Some "non-conventional" nucleic acid base pairs are very common in terrestrial life, including inosine, which shows up as a "wobble" pair in transcribing mRNA codon triplets using tRNA (this occurs in humans!). Known microbial life has all sorts of weird bastardizations to the conventional genetic inheritance model, some so much so that you can't always easily move a gene from one organism to another and assume it will be properly transcribed in the new host. This is a common technical problem in restriction cloning.

Also, "backwards" D-amino acids are commonly used in some microbes, including the well-known pentapetide cross-link present in gram-positive bacteria peptidyl glycan which is the target of the antibiotic penicillin.

Because known life already demonstrates these qualities, a new life form that shows these qualities is not necessarily the result of a parallel but separate genesis.

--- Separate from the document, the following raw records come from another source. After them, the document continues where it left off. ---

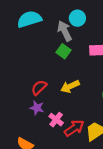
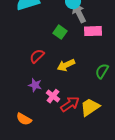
gray arrow: (65, 31) -> (79, 13), moved
red semicircle: (39, 88) -> (37, 56), moved

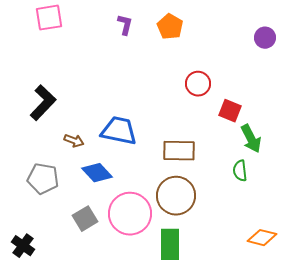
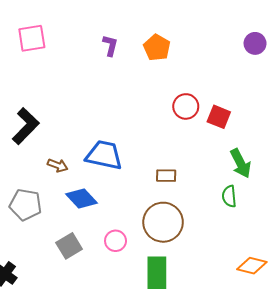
purple circle: (265, 38) -> (255, 43), moved
red square: (230, 111) -> (219, 117), moved
brown rectangle: (179, 151) -> (166, 176), size x0.6
pink circle: (130, 214) -> (116, 241), size x0.5

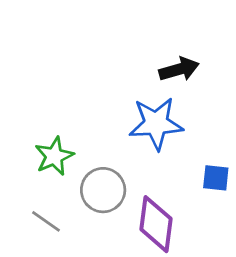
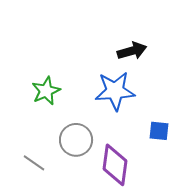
green star: (54, 156) -> (46, 91), moved

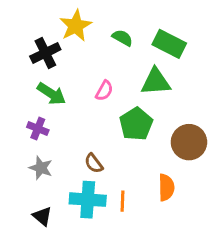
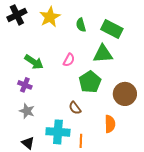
green semicircle: (122, 38) -> (81, 25), turned -136
black cross: (45, 53) -> (17, 15), moved
brown semicircle: (94, 163) -> (75, 108), moved
orange line: (122, 201) -> (81, 141), moved

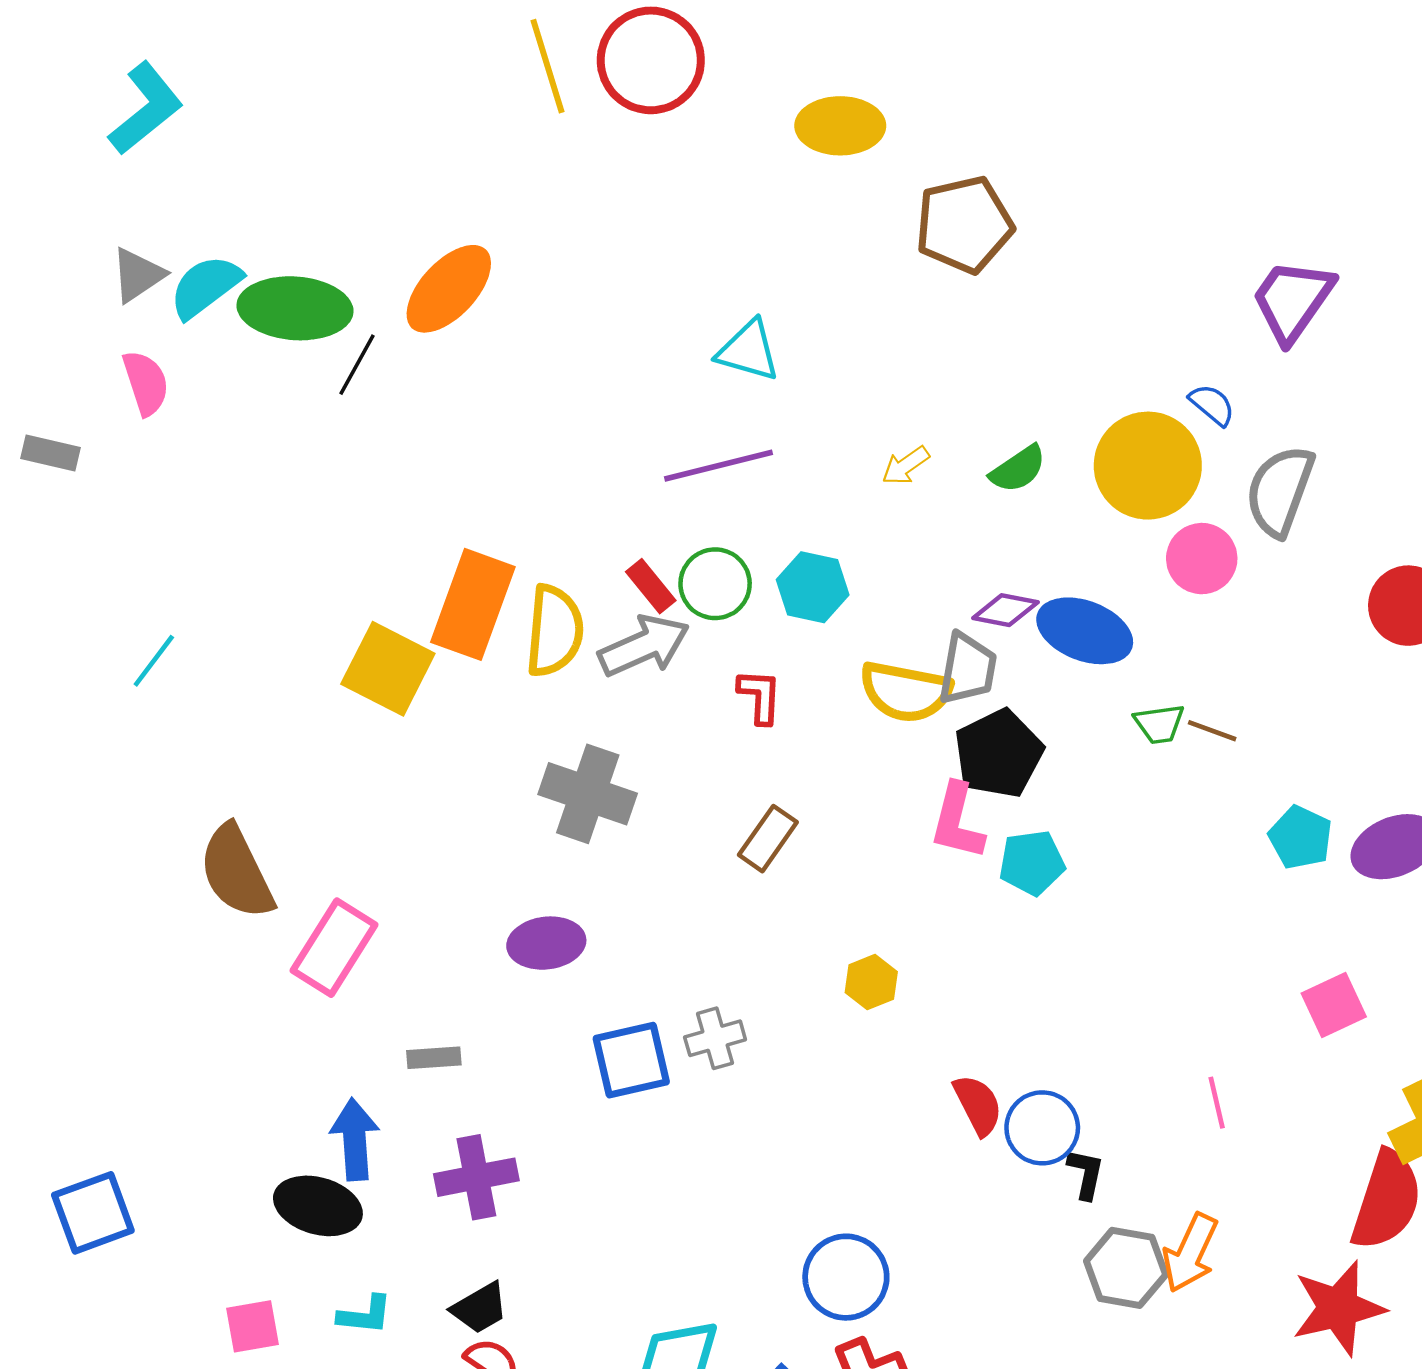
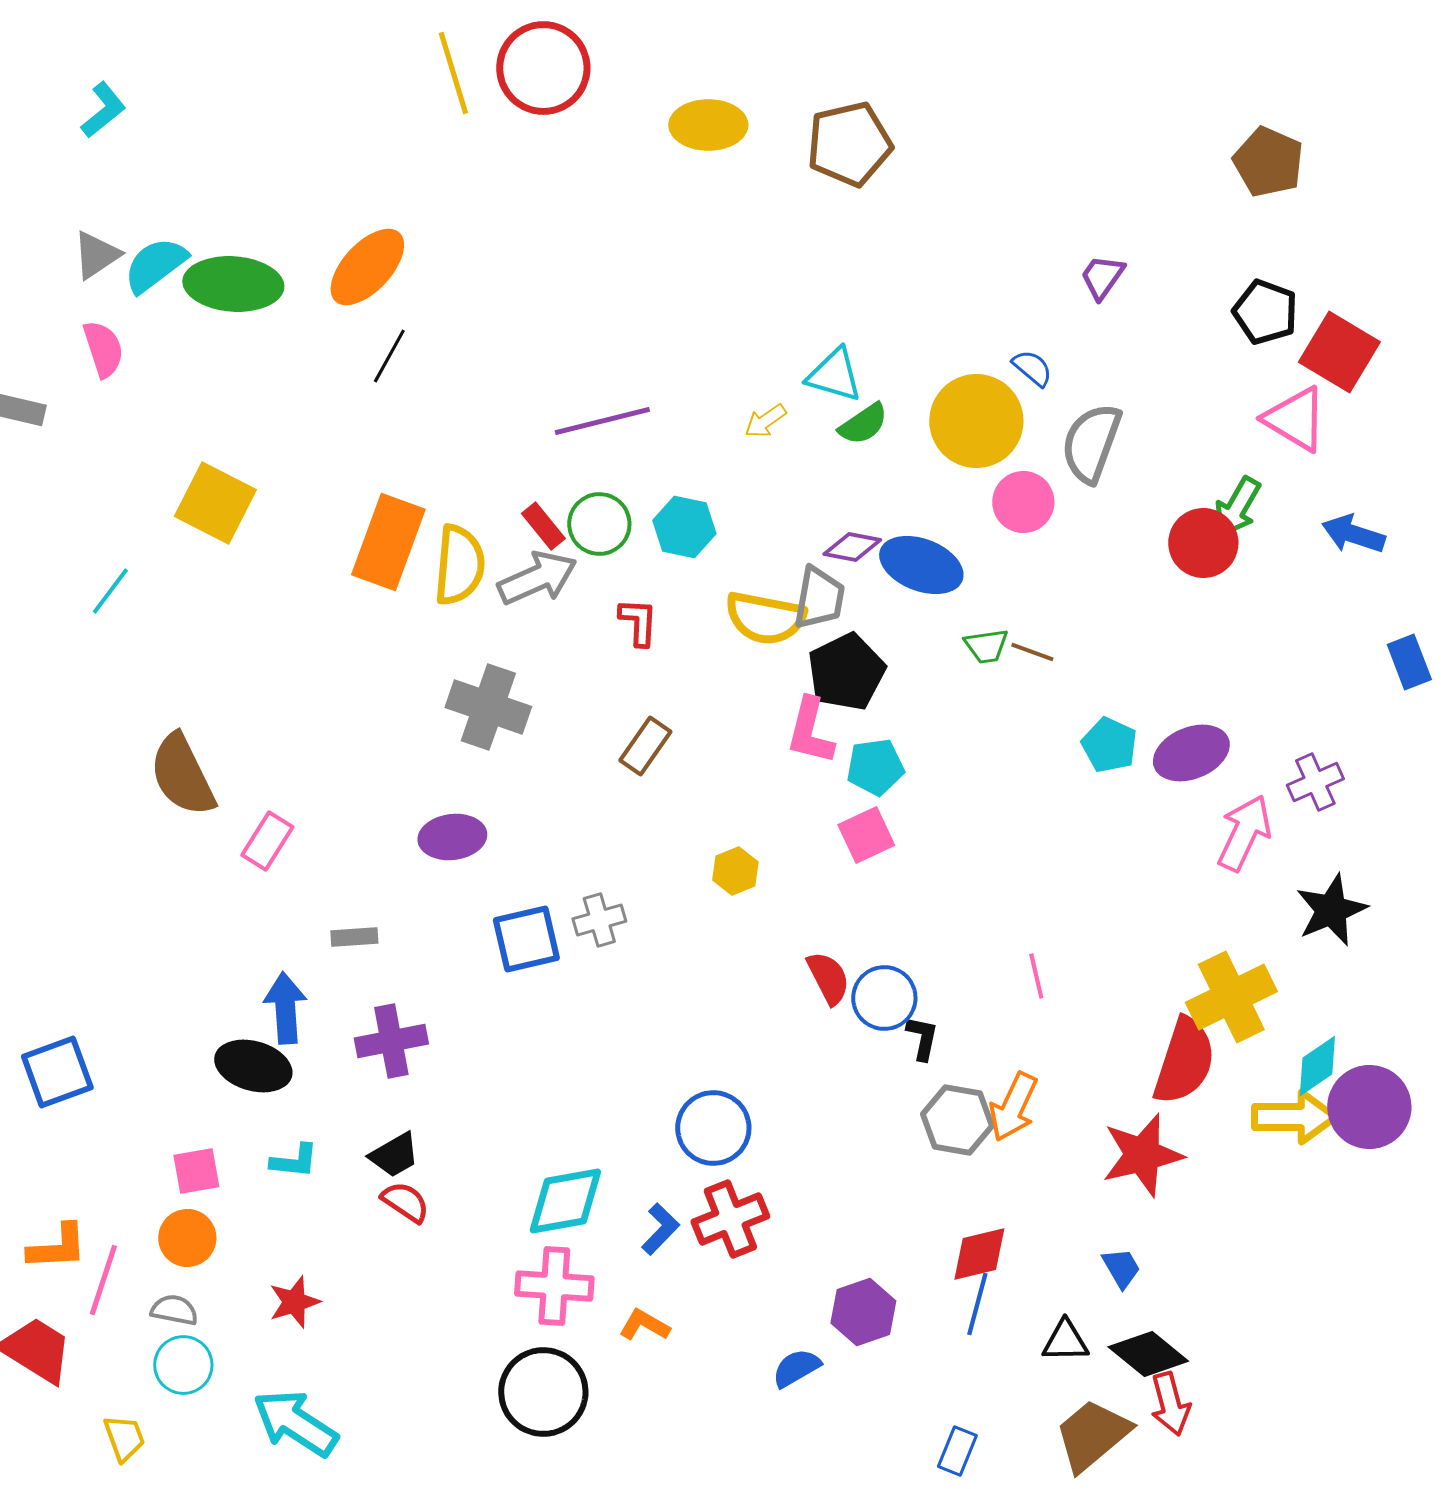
cyan L-shape: (146, 109) -> (103, 110), size x0.7
brown pentagon: (964, 225) -> (849, 144), moved
purple trapezoid: (1292, 300) -> (1102, 277), size x0.6
cyan triangle: (748, 351) -> (834, 375), moved
black line: (357, 365) -> (389, 356), moved
yellow square: (388, 669) -> (215, 503), moved
pink rectangle: (334, 948) -> (267, 841), size x0.7
pink square: (1334, 1005) -> (866, 835), moved

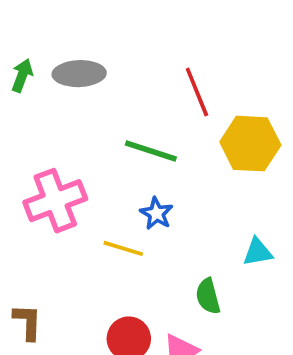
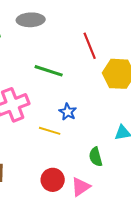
gray ellipse: (79, 74) -> (31, 20), moved
green line: (151, 151) -> (49, 71), moved

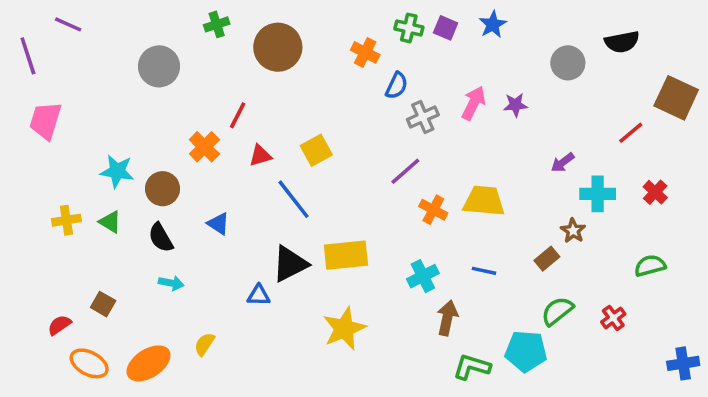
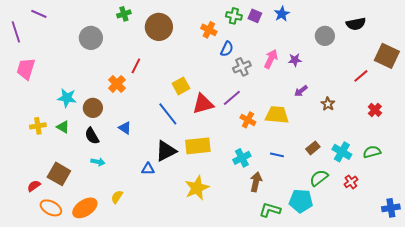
red triangle: (260, 156) -> (203, 104), moved, size x1.6
purple arrow: (563, 162) -> (301, 91), moved
cyan cross: (598, 194) -> (342, 152), moved, turned 30
brown star: (573, 231) -> (328, 104), moved
brown square: (103, 304) -> (59, 174), size x1.6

If he wants to convince me of a separate genesis, I would expect to see a demonstrated naturally occurring genetic algorithm involving unfamiliar, possibly unrelated chemistry. This means possibly a fundamentally different scheme of containing and passing heritable information-- genes not made of DNA, if you will. Heck, some viruses package genes exlusively in RNA and some biological phenomena are known that have a non-genetic inheritance-like pattern, including prions-- and these are both products of our genesis of life.

Gotta forgive the guy, though. I think he just has no idea how far he's got to go in order to get to the true primitive, progenator life... which may not exist on our world any more and maybe has not existed for billions of years. What arose first may well have been wiped out completely by the more highly evolved, more competitive forms that came later, or maybe even was destroyed by its own biproducts (Oxygen, for instance). I expect that his specialty is telescopes and radio signals rather than actually breaking free of the paradigmatic (and highly restricted, possibly exclusively terrestrial) view of what life actually is.